Bayaz estalló en un torrente de carcajadas.

—¿Que me odia? ¡Qué arrogancia la suya! ¡Cómo puede imaginar siquiera que eso me pueda importar! ¡A mí, al primer aprendiz del gran Juvens, a mí, que arrojé al vacío al Maestro Creador, a mí, que forjé la Unión, que destruí a las Cien Palabras! —Bayaz levantó lentamente un pie y se lo plantó a Jezal en la mandíbula—. Me da igual no caerle bien, maldito imbécil —y acto seguido aplastó la cara de Jezal con su bota y se la restregó sobre su propio vómito—. Lo único que me importa es que me obedezca. Y eso es lo que va a hacer. ¿No?

—Sí —babeó la boca estrujada de Jezal.

—En tal caso, Majestad, me marcho. Rogad al cielo para que nunca me deis motivo para regresar —la aplastante presión que sentía en la cara desapareció y Jezal oyó las pisadas del Mago que se alejaban hacia el otro extremo de la sala. La puerta se abrió con un crujido y luego se cerró firmemente con un clic.

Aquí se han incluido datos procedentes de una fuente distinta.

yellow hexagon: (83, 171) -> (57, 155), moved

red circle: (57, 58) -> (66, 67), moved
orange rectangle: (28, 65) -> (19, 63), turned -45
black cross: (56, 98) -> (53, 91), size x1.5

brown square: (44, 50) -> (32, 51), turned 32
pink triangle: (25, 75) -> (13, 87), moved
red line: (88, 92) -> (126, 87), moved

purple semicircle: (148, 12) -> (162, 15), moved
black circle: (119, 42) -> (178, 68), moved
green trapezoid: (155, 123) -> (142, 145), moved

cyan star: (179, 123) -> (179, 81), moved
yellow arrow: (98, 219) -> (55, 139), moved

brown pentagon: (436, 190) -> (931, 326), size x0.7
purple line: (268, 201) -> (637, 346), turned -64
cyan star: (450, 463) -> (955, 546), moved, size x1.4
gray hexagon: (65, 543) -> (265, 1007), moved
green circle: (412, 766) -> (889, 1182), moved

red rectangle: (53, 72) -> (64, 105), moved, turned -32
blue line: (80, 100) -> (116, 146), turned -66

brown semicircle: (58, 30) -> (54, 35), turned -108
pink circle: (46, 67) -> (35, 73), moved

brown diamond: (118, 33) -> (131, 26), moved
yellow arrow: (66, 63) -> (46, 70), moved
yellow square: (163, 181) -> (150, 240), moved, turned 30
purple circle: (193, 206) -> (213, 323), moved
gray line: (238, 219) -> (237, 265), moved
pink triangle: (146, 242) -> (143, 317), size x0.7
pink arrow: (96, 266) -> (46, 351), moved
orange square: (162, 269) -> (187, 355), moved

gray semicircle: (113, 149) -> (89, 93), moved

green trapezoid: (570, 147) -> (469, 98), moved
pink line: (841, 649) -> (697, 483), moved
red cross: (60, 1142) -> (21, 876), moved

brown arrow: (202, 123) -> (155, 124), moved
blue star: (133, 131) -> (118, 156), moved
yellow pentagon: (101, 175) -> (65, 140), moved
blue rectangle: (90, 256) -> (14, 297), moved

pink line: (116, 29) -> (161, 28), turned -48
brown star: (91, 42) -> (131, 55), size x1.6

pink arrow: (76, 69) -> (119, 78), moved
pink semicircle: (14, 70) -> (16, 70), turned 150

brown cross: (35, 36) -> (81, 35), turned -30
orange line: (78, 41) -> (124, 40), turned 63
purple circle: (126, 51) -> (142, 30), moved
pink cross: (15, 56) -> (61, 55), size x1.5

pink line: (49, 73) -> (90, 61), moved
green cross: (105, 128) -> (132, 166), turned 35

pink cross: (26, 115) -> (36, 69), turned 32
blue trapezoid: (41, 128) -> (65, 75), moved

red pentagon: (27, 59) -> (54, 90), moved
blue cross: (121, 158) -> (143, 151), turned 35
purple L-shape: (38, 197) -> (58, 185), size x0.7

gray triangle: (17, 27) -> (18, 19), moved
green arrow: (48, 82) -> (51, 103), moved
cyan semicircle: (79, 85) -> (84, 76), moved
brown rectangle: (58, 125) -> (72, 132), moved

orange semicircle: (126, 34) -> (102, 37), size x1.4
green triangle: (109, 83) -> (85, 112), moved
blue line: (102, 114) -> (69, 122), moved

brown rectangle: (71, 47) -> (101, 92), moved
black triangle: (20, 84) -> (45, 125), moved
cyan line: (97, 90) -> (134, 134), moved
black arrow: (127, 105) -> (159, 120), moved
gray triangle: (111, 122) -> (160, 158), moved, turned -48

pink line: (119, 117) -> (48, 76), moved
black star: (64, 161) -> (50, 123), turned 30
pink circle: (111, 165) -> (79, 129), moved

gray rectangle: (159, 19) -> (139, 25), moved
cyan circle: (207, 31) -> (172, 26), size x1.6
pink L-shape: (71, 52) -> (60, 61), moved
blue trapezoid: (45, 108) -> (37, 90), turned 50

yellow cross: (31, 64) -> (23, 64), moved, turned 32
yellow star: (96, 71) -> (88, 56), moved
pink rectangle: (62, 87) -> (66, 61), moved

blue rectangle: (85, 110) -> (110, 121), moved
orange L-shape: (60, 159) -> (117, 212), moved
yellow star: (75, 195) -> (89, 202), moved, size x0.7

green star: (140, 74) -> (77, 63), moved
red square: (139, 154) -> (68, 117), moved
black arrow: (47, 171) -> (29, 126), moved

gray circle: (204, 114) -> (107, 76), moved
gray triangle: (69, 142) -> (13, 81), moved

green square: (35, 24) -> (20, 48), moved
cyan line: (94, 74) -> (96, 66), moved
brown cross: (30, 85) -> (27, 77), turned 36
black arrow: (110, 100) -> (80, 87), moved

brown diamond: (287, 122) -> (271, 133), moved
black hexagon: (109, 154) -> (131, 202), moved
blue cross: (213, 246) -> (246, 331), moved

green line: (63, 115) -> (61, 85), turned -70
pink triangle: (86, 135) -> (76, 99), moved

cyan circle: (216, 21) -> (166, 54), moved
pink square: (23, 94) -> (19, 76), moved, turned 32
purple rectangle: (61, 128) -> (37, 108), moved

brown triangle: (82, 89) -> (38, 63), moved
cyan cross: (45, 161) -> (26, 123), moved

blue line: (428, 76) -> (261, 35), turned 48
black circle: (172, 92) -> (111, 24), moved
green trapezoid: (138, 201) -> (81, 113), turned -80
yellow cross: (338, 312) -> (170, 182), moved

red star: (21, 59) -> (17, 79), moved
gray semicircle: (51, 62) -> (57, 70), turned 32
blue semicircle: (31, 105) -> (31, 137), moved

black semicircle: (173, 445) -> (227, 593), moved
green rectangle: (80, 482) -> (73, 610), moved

Se quedó tirado sobre su espalda, mirando al techo y respirando agitadamente. Al cabo de un rato ya había hecho acopio del valor suficiente para darse la vuelta y, a pesar de su mareo, consiguió ponerse a cuatro patas. Entonces percibió un desagradable olor que no provenía del vomito que manchaba su cara. Con un leve atisbo de vergüenza, comprendió que se había ensuciado los pantalones. Sintiéndose aún tan fláccido como un trapo escurrido, se arrastró hasta la ventana, se aupó jadeando sobre sus rodillas y bajó la vista hacia los jardines, que se hallaban envueltos en el frescor matinal.

Al cabo de un momento, apareció Bayaz, avanzando con paso firme por el sendero de grava que cruzaba el cuidado césped, con su calva reluciendo al sol. Yoru Sulfur marchaba detrás de él, con un cayado en una mano y una caja de metal oscuro metida debajo del otro. La misma caja que había seguido en un carro a Jezal, Logen y Ferro por medio Círculo del Mundo. Qué felices parecían ahora aquellos días.

Bayaz se detuvo de golpe, se dio la vuelta, alzó la cabeza y miró hacia la ventana.

Exhalando un gimoteo de espanto y con todo el cuerpo temblándole, Jezal se ocultó entre los cortinajes: en sus entrañas, frío como el hielo, seguía impreso el recuerdo de aquel dolor insoportable. El Primero de los Magos permaneció un rato más en la misma postura, con un esbozo de sonrisa en los labios, y luego se dio la vuelta, cruzó con paso firme la puerta entre los dos Caballeros de la Escolta, que le hicieron una inclinación de cabeza, y se perdió de vista.

Jezal permanecía arrodillado en la ventana, aferrándose a las cortinas como un niño a una madre. Pensó en lo feliz que había sido en tiempos y lo poco consciente que había sido de ello. Un joven que jugaba a las cartas, rodeado de sus amigos, con un brillante porvenir por delante. Tomó aire trabajosamente y sintió la presión del llanto en la garganta y en los ojos. Jamás se había sentido más solo. ¿Hijo de reyes? No tenía nada, no tenía a nadie. Resoplaba, gimoteaba. Los sollozos estremecían su cuerpo, sus labios agrietados temblaban, las lágrimas goteaban sobre las baldosas del suelo.

Lloraba de dolor y de miedo, de vergüenza y de rabia, de decepción y de impotencia. Pero Bayaz estaba en lo cierto. Era un cobarde. Así que, sobre todo, lloraba de alivio.